DETAILED DESCRIPTION
[0014] The foregoing has broadly outlined the features and technical advantages of the present disclosure in order that the detailed description of the disclosure that follows may be better understood. Additional features and advantages of the disclosure will be described hereinafter which form the subject of the claims of the disclosure. It should be appreciated by those skilled in the art that the conception and specific embodiment disclosed may be readily utilized as a basis for modifying or designing other structures for carrying out the same purposes of the present disclosure. It should also be realized by those skilled in the art that such equivalent constructions do not depart from the spirit and scope of the disclosure as set forth in the appended claims. The novel features which are believed to be characteristic of the disclosure, both as to its organization and method of operation, together with further objects and advantages will be better understood from the following description when considered in connection with the accompanying figures. It is to be expressly understood, however, that each of the figures is provided for the purpose of illustration and description only and is not intended as a definition of the limits of the present disclosure.

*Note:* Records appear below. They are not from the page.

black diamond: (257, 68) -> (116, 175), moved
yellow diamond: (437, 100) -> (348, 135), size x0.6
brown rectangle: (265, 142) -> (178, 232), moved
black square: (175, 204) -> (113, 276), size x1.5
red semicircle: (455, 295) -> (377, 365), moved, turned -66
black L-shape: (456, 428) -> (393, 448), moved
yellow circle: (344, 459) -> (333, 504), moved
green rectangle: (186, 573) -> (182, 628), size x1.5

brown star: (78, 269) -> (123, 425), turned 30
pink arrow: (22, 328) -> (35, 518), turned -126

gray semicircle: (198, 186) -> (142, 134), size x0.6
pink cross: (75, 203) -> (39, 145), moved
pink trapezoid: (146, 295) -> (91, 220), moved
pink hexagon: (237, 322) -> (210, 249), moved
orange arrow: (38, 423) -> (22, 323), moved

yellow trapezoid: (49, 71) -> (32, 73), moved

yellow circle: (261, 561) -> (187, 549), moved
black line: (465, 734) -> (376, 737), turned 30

[0015] Exemplary embodiments of the present disclosure provides a system and method for estimating a cost for one or more system testing request in a data warehouse environment for a client, based on a single table unit, where past data of one or more requests for testing of the client is collected and analyzed. From the past data one or more tables of different complexities are identified and based on the one or more tables an effort required to test the one or more tables is estimated. The one or more tables are converted to a single table unit to estimate the cost of testing.
[0016] FIG. 1 illustrates a generalized example of a suitable computing environment 100 in which all embodiments, techniques, and technologies of this invention may be implemented. The computing environment 100 is not intended to suggest any limitation as to scope of use or functionality of the technology, as the technology may be implemented in diverse general-purpose or special-purpose computing environments. For example, the disclosed technology may be implemented using a computing device (e.g., a server, desktop, laptop, hand-held device, mobile device, PDA, etc.) comprising a processing unit, memory, and storage storing computer-executable instructions implementing the service level management technologies described herein. The disclosed technology may also be implemented with other computer system configurations, including hand held devices, multiprocessor systems, microprocessor-based or programmable consumer electronics, network PCs, minicomputers, mainframe computers, a collection of client/server systems, and the like.

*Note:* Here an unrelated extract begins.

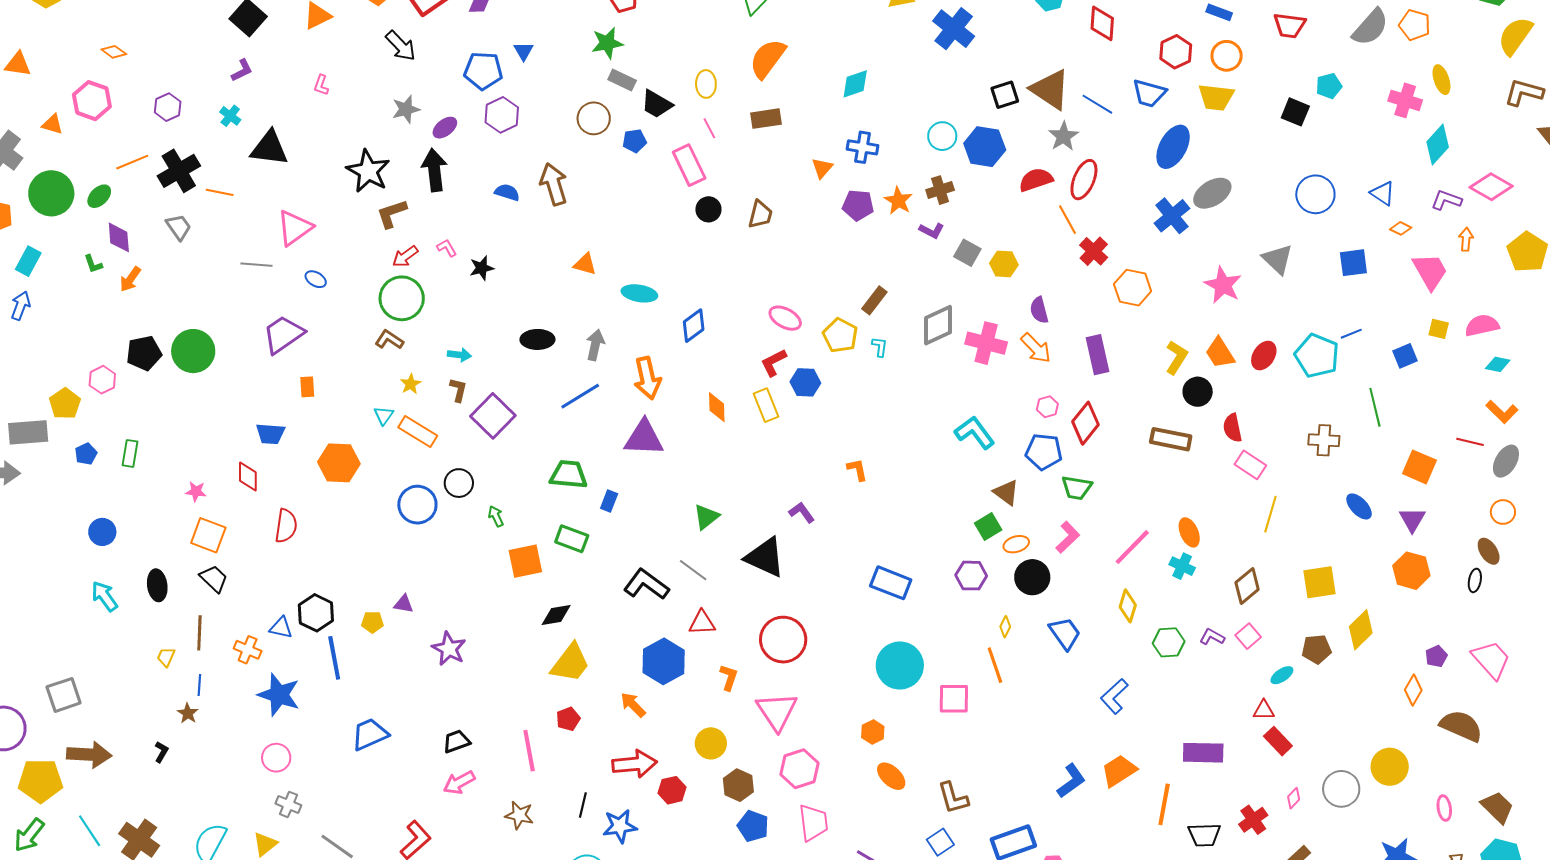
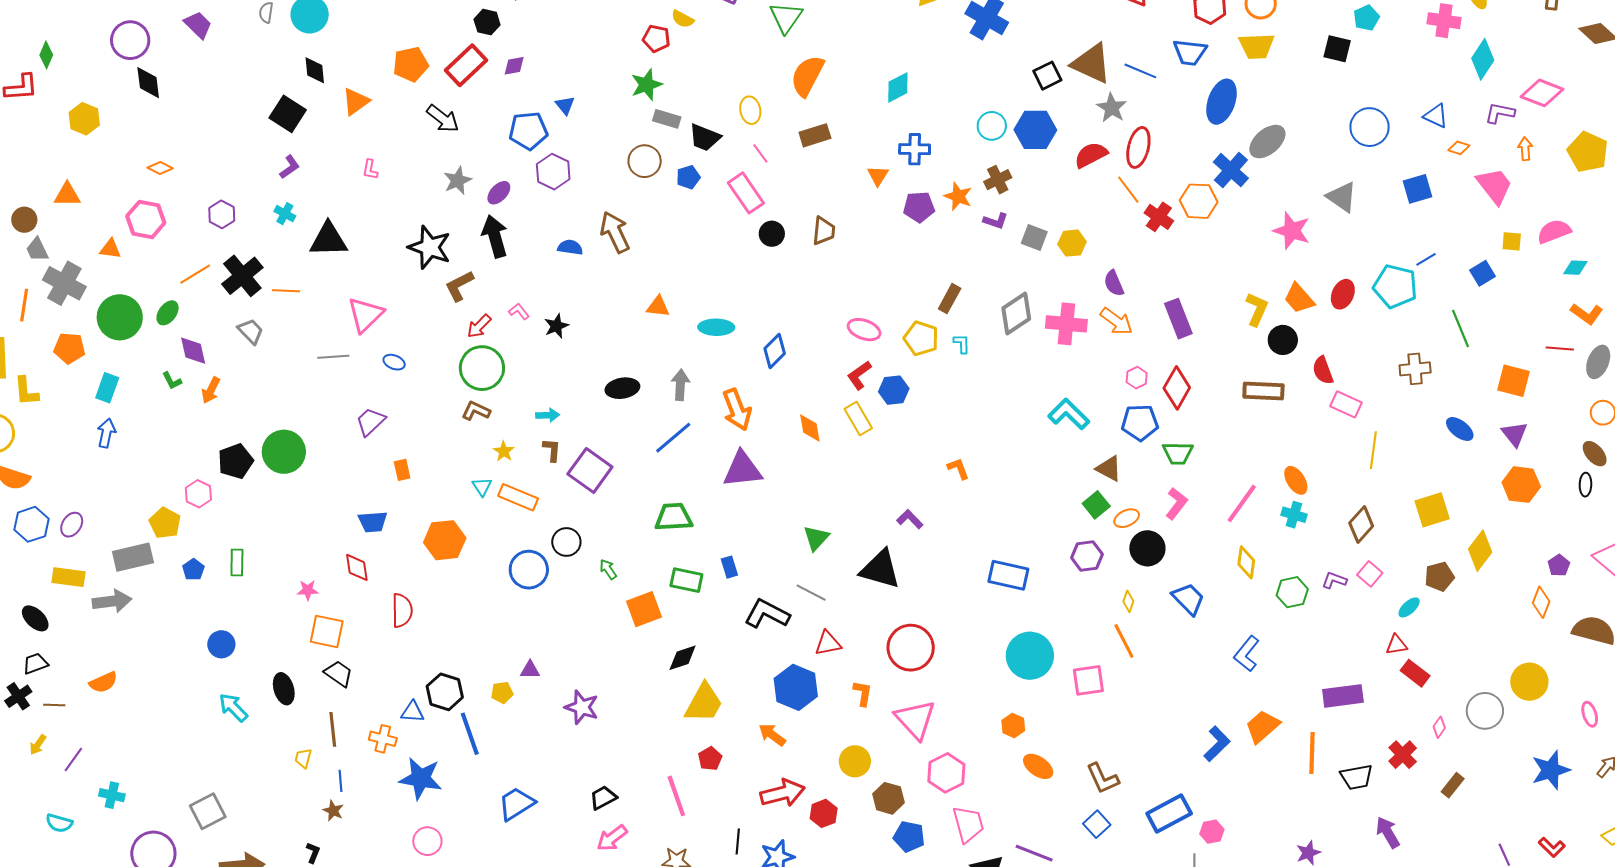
orange hexagon: (1133, 288) -> (1199, 201), moved
purple trapezoid: (283, 334) -> (370, 422), size x0.7
blue rectangle: (609, 501) -> (729, 567), moved, turned -30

[0017] With reference to FIG. 1, the computing environment 100 includes at least one central processing unit 102 and memory 104. The central processing unit 102 executes computer-executable instructions. In a multi-processing system, multiple processing units execute computer-executable instructions to increase processing power and as such, multiple processors can be running simultaneously. The memory 104 may be volatile memory (e.g., registers, cache, RAM), non-volatile memory (e.g., ROM, EEPROM, flash memory, etc.), or some combination of the two. The memory 104 stores software 116 that can implement the technologies described herein. A computing environment may have additional features. For example, the computing environment 100 includes storage 108, one or more input devices 110, one or more output devices 112, and one or more communication connections 114. An interconnection mechanism (not shown) such as a bus, a controller, or a network, interconnects the components of the computing environment 100. Typically, operating system software (not shown) provides an operating environment for other software executing in the computing environment 100, and coordinates activities of the components of the computing environment 100.

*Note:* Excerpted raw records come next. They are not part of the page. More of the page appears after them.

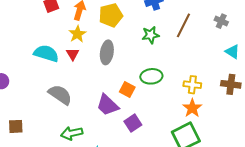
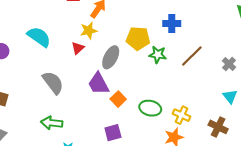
yellow pentagon: (111, 15) -> (138, 38), moved
cyan semicircle: (46, 53) -> (39, 37), moved
green ellipse: (151, 76) -> (150, 108), moved
purple trapezoid: (108, 105) -> (98, 84), moved

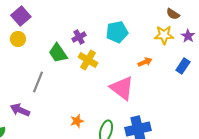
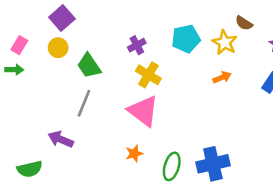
brown semicircle: (173, 14) -> (244, 23), moved
yellow star: (164, 35) -> (225, 43), moved, turned 30
green trapezoid: (58, 53) -> (89, 66), moved
pink triangle: (122, 88) -> (143, 111), moved

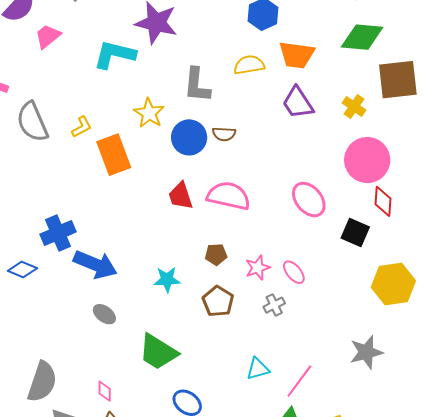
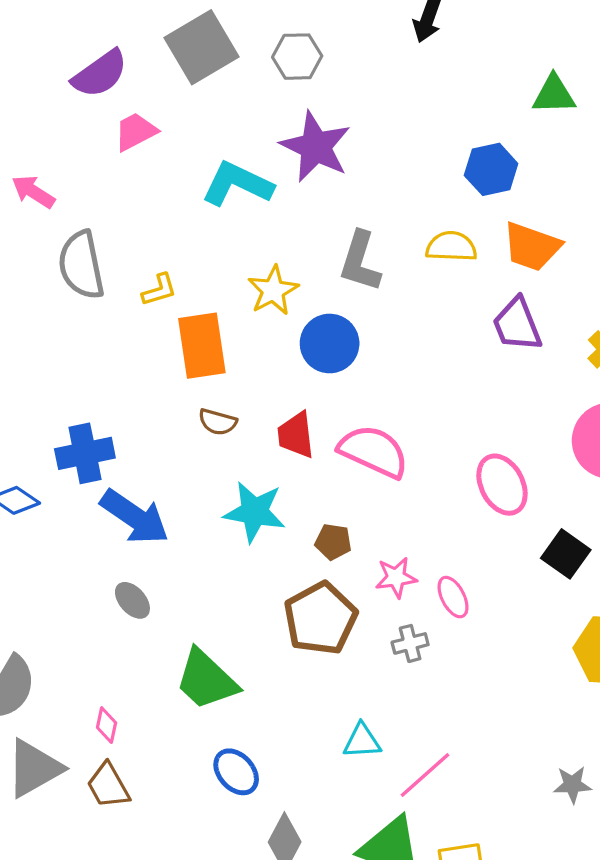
brown semicircle: (224, 134) -> (218, 422), moved
cyan star: (167, 279) -> (254, 512), moved, size x1.4
brown pentagon: (218, 301) -> (320, 618), size x1.4
gray star: (366, 352) -> (572, 785), moved, size x0.7

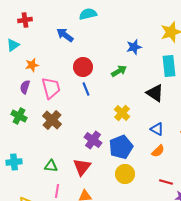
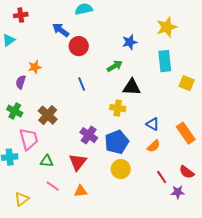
orange star: (32, 65) -> (35, 67), moved
red circle: (83, 67) -> (79, 46), moved
pink trapezoid: (51, 88) -> (29, 139), moved
black triangle: (155, 93) -> (132, 87), moved, turned -30
yellow cross: (122, 113) -> (118, 108), turned -35
red line: (166, 182) -> (162, 177), turned 40
pink line: (57, 191) -> (53, 186), turned -64

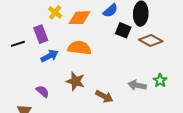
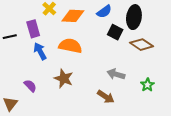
blue arrow: (49, 56) -> (40, 51), turned -96
gray arrow: (137, 85) -> (116, 74), moved
brown arrow: (104, 96) -> (106, 97), moved

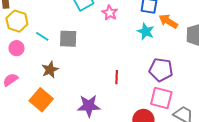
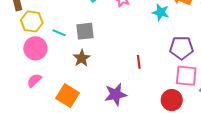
pink circle: (17, 48) -> (35, 48), size x1.5
brown star: (50, 70) -> (82, 58), moved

[0018] FIG. 2 is a flowchart, illustrating a method for estimating a cost for one or more system testing request in a data warehouse environment for a client based on a single table unit. The method includes, collecting past data or historical data of one or more requests of the client for testing, as shown in block 202. These records can be collected from past records of the client. The past data may include number of tables contained in the past client request, total time required to complete each request, i.e. effort estimation details and an amount of money charged to the client for each request. Thereafter, the complexity of the one or more tables contained in the client request is identified, as in block 204. The one or more tables can be classified as simple, medium and complex based upon certain criteria to determine the complexity. The criteria include number of source files for a table, a number of modifications to the table and a number of fields in the table. To determine the complexity of one table, the number of source files/table and the number of modifications to the table are required to consider at first. Based on that analysis different parameters e.g. X, Y and Z can be determined. The determination of these parameters is case sensitive. An exemplary table for determining parameters X, Y and Z may be as follows:
TABLE-US-00001 TABLE 1 Criteria 1 No. of Source Files/Table No. of Modifications =1 =3 >3 <=2 X Y Y >2 and <=4 X Y Z >4 and <=6 Y Z Z
[0019] In the above table, if the number of source files/table is equal to 1 and number of modifications are less than equal to 2 or if the number of source files/table is equal to 1 and number of modifications are greater than 2 and less than equal to 4, then the parameter will be X. Again, if the number of source files/table is equal to 3 or greater than 3 and number of modifications are less than equal to 2 or if the number of source files/table is equal to 3 and number of modifications are greater than 2 and less than equal to 4 then the parameter will be Y. Similarly, if the number of source files/table is equal to 1 and number of modifications is greater than 4 and less than equal to 6, then the parameter will be Y. Again, if the number of source files/table is greater than 3 and number of modifications is greater than 2 and less than equal to 4, then the parameter will be Z. Similarly, if the number of source files/table is equal to 3 or greater than 3 and number of modifications are greater than 4 and less than equal to 6 then the parameter will be Z. Thus, the above table is a function of source files/table and the number of modifications to the table.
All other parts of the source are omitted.